**Action item:**
Show all lines of the entries in which the word "County" is found.
+ + + +
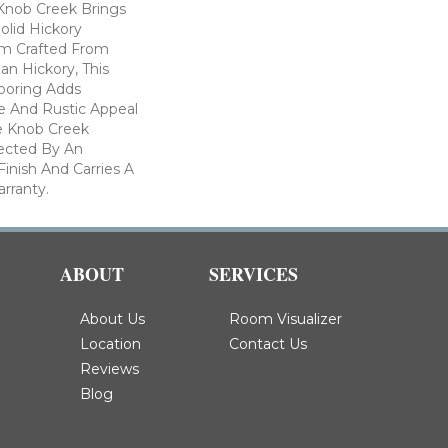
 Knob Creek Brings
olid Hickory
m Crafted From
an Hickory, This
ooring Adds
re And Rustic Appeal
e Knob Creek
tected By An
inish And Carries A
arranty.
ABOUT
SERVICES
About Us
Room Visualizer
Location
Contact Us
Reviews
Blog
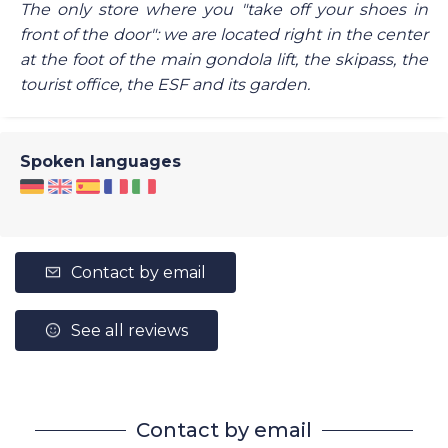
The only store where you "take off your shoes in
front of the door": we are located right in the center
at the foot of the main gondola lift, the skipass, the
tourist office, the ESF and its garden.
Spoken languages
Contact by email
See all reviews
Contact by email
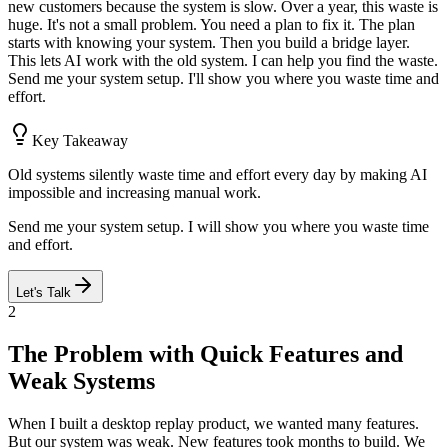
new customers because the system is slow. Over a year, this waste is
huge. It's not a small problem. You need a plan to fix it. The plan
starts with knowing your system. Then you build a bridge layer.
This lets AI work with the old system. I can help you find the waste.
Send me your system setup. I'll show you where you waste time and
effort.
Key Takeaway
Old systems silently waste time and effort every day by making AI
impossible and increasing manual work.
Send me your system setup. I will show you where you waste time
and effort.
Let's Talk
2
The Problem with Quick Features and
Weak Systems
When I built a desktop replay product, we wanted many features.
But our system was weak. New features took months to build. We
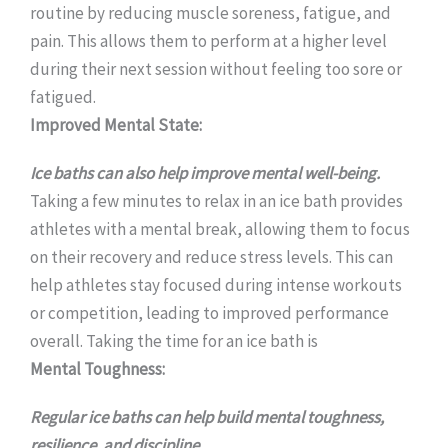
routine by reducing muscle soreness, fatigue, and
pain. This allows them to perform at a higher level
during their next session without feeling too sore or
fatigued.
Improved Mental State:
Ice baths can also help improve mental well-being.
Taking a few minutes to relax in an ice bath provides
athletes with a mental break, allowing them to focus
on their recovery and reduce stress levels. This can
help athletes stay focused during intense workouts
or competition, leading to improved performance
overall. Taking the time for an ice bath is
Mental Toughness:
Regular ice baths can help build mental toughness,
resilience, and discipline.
+ + + +
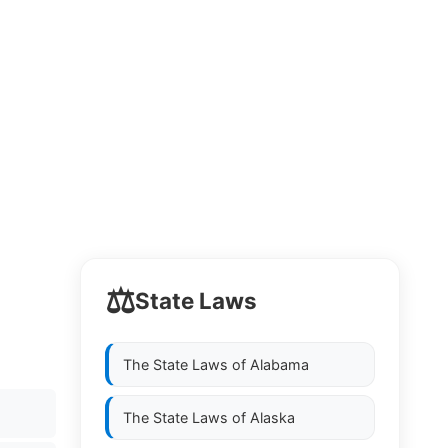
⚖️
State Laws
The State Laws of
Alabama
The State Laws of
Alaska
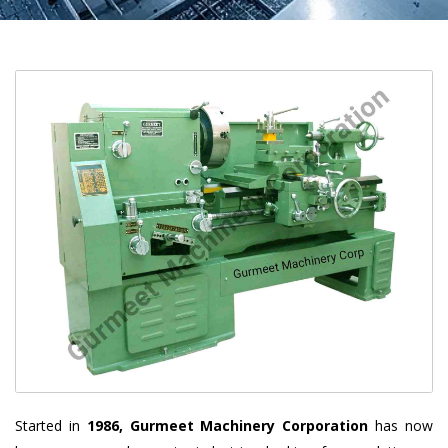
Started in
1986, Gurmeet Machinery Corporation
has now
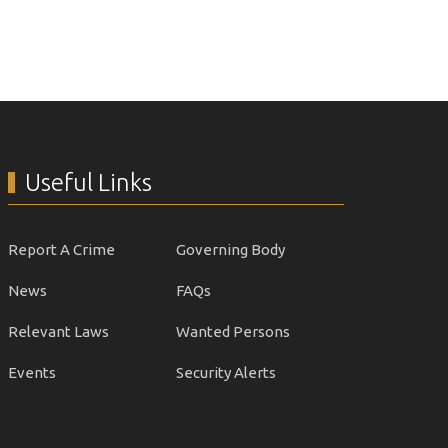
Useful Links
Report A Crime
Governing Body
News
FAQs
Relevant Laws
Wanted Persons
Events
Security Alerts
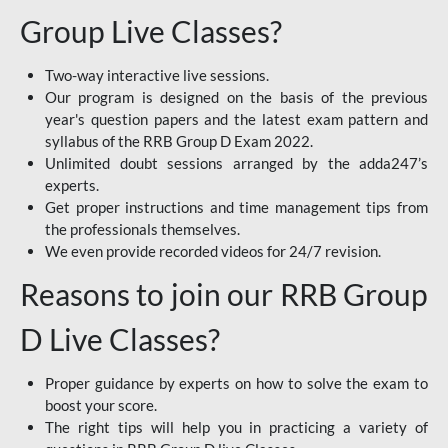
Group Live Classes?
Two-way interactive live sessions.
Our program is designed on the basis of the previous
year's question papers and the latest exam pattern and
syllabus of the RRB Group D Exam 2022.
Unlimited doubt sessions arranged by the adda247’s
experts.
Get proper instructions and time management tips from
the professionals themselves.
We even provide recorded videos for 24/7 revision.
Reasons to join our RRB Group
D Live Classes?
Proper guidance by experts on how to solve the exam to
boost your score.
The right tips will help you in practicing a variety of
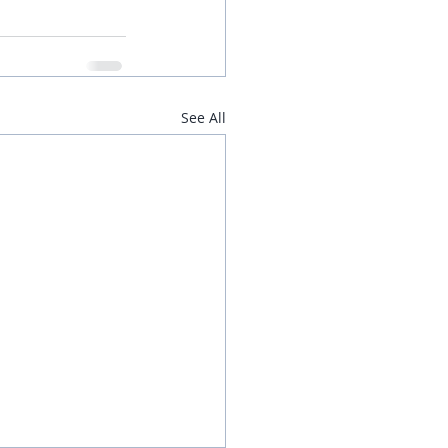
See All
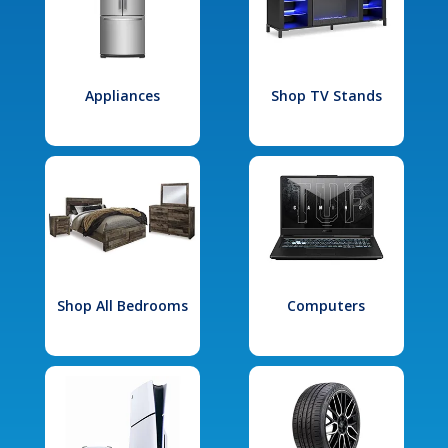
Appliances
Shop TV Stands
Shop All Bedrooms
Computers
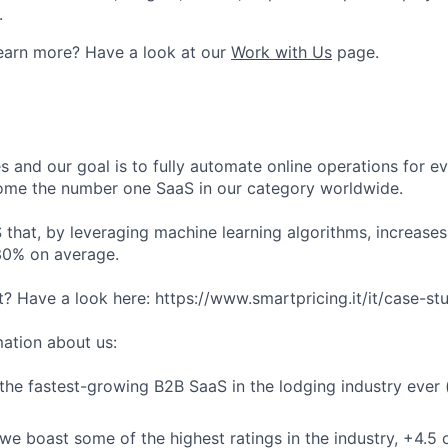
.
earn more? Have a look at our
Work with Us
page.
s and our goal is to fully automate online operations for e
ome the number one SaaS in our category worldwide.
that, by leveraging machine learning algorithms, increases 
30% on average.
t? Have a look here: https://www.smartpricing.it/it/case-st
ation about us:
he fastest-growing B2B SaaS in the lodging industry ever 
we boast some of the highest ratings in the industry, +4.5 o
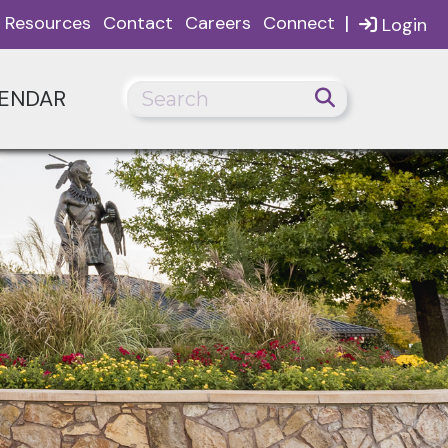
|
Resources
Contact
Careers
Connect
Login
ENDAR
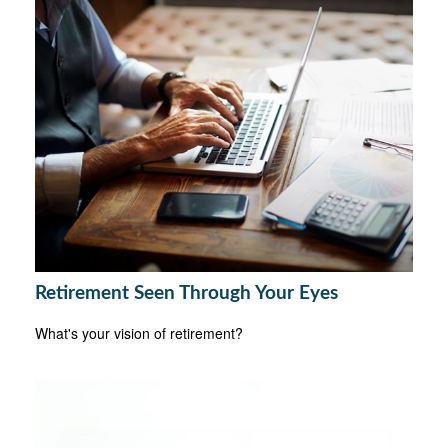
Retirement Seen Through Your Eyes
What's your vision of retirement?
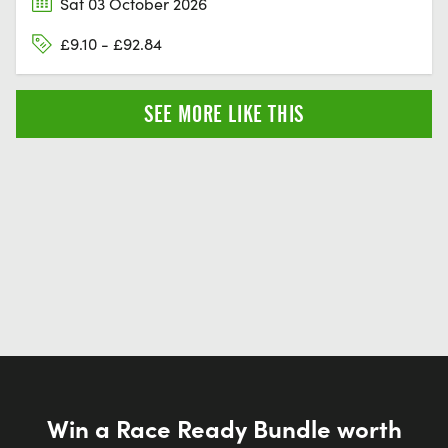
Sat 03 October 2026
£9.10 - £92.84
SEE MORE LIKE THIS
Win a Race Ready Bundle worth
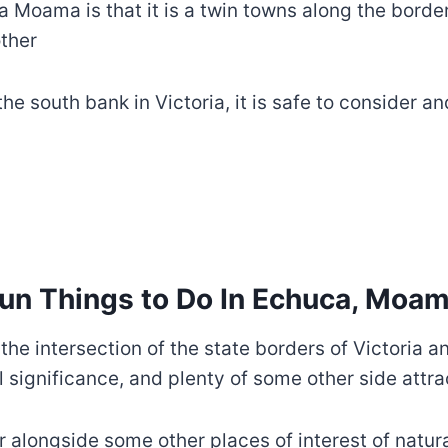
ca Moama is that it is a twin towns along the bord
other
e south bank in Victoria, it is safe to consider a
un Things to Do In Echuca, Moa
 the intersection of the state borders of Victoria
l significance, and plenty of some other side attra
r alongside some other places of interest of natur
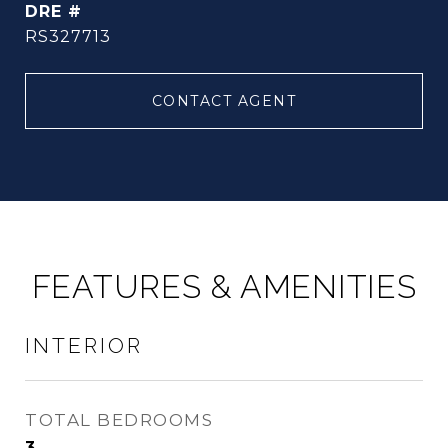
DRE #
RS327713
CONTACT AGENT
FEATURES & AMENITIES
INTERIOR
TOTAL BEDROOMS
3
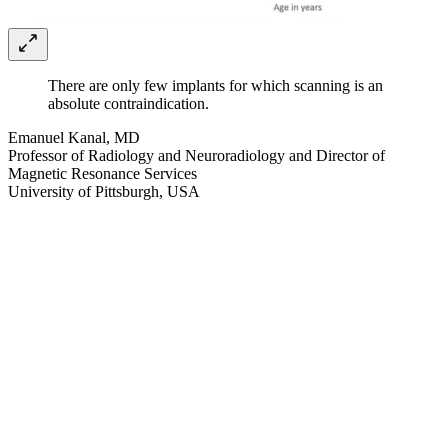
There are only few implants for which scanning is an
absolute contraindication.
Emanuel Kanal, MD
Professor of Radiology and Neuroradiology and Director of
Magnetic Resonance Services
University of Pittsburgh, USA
+ + + +
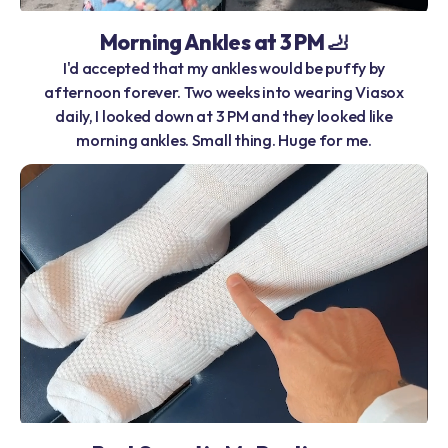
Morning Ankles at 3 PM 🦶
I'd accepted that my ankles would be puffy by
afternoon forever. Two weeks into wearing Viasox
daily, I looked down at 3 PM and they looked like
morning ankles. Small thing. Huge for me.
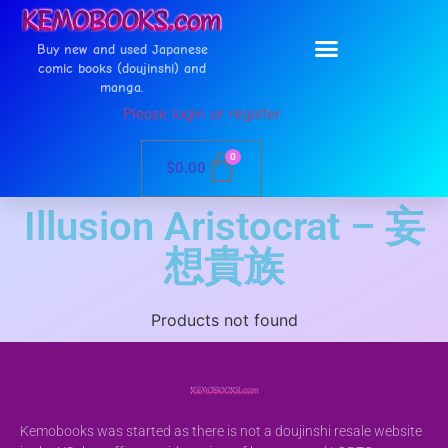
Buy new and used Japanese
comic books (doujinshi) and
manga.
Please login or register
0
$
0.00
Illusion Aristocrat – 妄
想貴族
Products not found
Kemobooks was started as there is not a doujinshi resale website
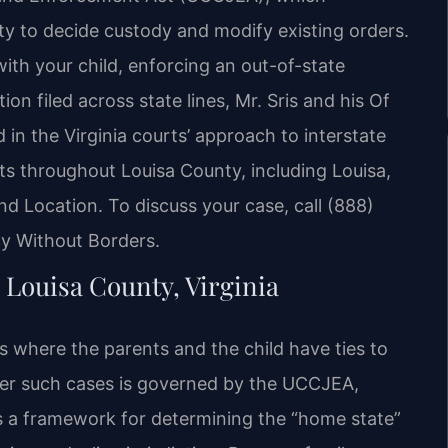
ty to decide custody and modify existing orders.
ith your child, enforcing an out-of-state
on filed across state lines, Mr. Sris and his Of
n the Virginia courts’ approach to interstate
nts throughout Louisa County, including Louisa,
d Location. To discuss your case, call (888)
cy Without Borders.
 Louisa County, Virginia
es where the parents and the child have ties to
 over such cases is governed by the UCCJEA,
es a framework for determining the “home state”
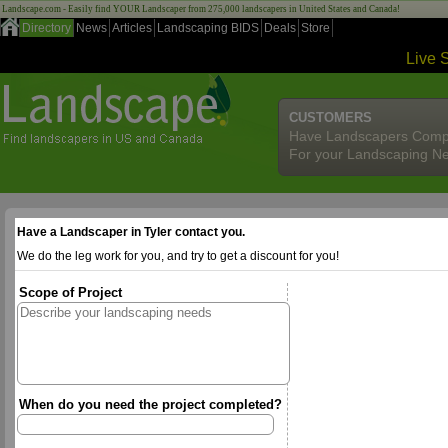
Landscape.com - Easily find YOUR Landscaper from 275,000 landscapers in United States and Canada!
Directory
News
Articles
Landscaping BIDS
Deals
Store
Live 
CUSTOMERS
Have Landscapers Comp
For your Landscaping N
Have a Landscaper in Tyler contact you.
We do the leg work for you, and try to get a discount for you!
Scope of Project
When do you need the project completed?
+ + + +
**Answer below:**
nts throughout Louisa County, including Louisa,
 Louisa County, Virginia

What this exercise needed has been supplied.